#### DATASET RECORDS:
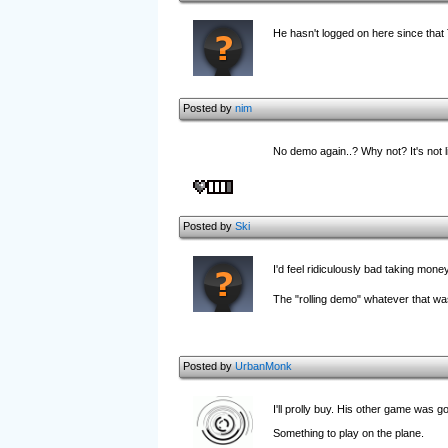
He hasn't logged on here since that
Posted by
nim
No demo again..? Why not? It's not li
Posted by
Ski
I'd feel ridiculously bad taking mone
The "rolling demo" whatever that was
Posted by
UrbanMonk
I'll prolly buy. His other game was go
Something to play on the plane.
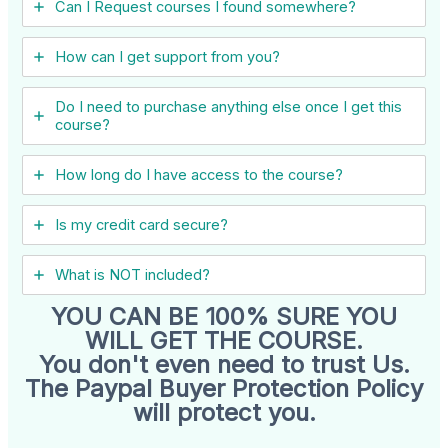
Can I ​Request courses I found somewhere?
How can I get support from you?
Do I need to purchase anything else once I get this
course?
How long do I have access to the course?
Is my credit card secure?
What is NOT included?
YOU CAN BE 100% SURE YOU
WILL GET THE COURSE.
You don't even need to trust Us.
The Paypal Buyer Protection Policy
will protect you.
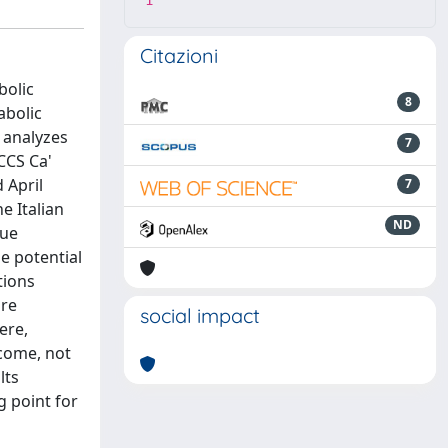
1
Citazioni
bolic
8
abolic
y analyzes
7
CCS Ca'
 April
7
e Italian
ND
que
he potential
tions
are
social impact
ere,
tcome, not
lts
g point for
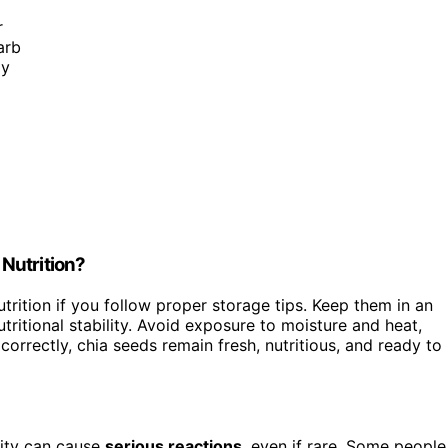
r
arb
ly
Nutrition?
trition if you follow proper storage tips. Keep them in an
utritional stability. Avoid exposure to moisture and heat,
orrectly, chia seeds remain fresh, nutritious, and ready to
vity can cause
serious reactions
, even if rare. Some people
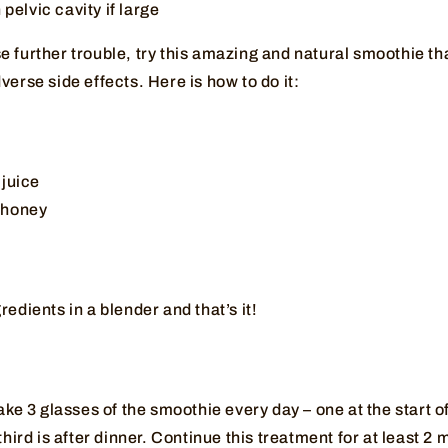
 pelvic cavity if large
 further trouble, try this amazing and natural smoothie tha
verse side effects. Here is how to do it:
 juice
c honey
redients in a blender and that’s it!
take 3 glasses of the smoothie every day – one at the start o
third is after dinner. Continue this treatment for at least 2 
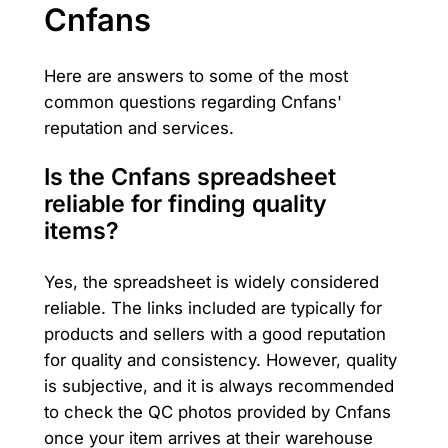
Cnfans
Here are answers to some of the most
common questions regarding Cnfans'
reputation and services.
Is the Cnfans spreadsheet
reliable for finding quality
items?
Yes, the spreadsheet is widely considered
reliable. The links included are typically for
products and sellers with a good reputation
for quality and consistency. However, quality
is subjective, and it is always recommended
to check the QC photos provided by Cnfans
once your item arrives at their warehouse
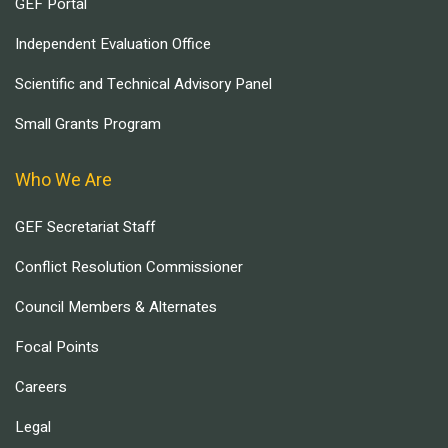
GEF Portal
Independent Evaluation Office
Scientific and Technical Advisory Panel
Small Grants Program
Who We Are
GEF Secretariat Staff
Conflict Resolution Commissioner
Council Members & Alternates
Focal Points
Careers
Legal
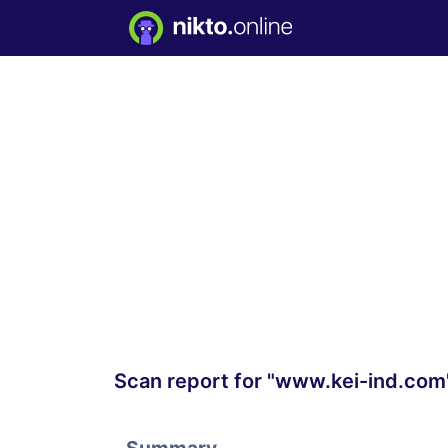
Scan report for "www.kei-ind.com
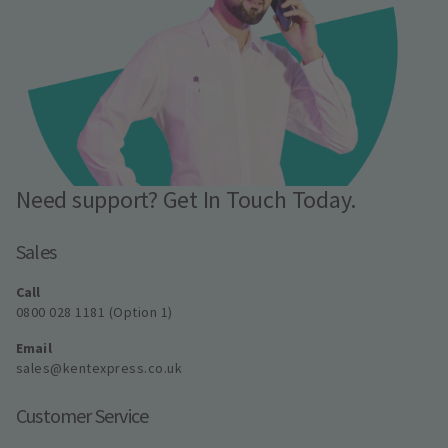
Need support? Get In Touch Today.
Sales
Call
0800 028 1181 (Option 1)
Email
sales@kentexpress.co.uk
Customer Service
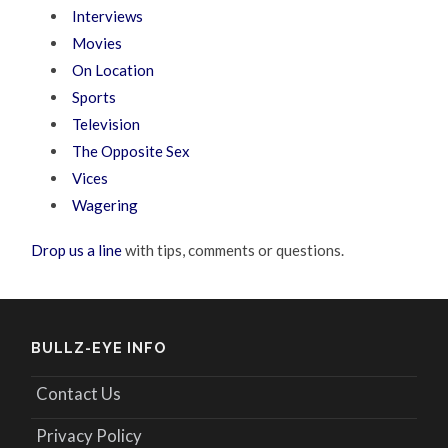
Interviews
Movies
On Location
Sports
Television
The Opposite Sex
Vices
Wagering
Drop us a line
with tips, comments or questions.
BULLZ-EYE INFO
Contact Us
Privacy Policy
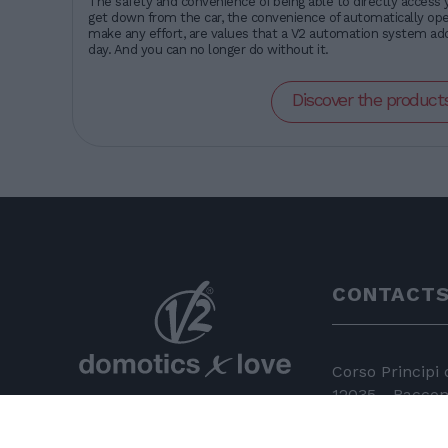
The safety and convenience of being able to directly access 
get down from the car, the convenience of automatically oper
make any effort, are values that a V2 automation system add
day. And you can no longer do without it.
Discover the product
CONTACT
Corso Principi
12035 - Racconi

...

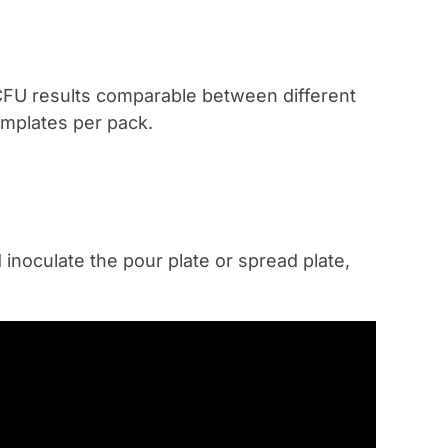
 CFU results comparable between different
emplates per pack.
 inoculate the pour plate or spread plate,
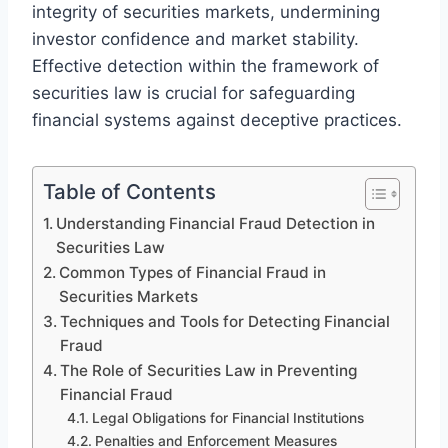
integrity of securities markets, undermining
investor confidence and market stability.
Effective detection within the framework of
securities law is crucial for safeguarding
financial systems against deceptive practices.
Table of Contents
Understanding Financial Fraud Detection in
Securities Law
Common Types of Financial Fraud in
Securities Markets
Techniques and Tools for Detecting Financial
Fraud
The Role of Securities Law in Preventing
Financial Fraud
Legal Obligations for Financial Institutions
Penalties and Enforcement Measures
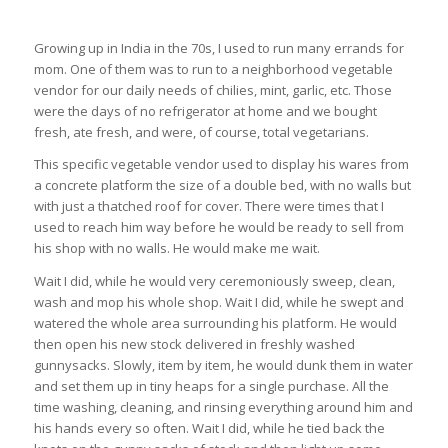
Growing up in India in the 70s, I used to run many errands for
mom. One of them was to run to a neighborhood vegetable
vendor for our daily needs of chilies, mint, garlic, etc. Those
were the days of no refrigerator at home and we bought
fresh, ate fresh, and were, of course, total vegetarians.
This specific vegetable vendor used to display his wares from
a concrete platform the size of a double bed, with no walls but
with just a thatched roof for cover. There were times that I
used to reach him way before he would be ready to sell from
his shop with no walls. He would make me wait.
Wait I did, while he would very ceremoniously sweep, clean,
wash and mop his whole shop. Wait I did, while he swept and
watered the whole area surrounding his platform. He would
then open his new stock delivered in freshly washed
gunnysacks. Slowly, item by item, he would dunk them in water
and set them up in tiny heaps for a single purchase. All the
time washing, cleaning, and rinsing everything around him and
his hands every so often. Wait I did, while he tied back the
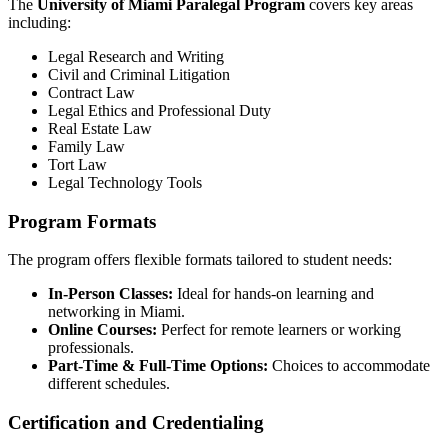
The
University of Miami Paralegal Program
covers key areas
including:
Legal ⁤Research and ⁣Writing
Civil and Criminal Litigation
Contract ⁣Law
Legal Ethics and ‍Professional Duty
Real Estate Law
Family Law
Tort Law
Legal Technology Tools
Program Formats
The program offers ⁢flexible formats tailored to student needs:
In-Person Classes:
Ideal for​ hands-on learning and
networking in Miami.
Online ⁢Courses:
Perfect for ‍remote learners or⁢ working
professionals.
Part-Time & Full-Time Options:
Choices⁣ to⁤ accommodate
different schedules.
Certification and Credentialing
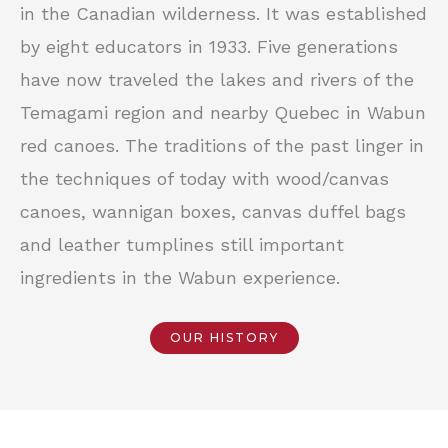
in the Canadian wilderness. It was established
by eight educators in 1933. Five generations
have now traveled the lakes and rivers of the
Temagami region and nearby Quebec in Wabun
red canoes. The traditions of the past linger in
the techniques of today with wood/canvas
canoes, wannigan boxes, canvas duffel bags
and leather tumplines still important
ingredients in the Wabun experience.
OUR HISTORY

#### WHAT IS REQUIRED:
From the line with "Part-Time & Full-Time" up to and including the line with "OUR HISTORY" above, retype every line exactly and nothing more; leave out the pictures.

#### SOLVED EXERCISE:
Part-Time & Full-Time Options:
Choices⁣ to⁤ accommodate
different schedules.
Certification and Credentialing
in the Canadian wilderness. It was established
by eight educators in 1933. Five generations
have now traveled the lakes and rivers of the
Temagami region and nearby Quebec in Wabun
red canoes. The traditions of the past linger in
the techniques of today with wood/canvas
canoes, wannigan boxes, canvas duffel bags
and leather tumplines still important
ingredients in the Wabun experience.
OUR HISTORY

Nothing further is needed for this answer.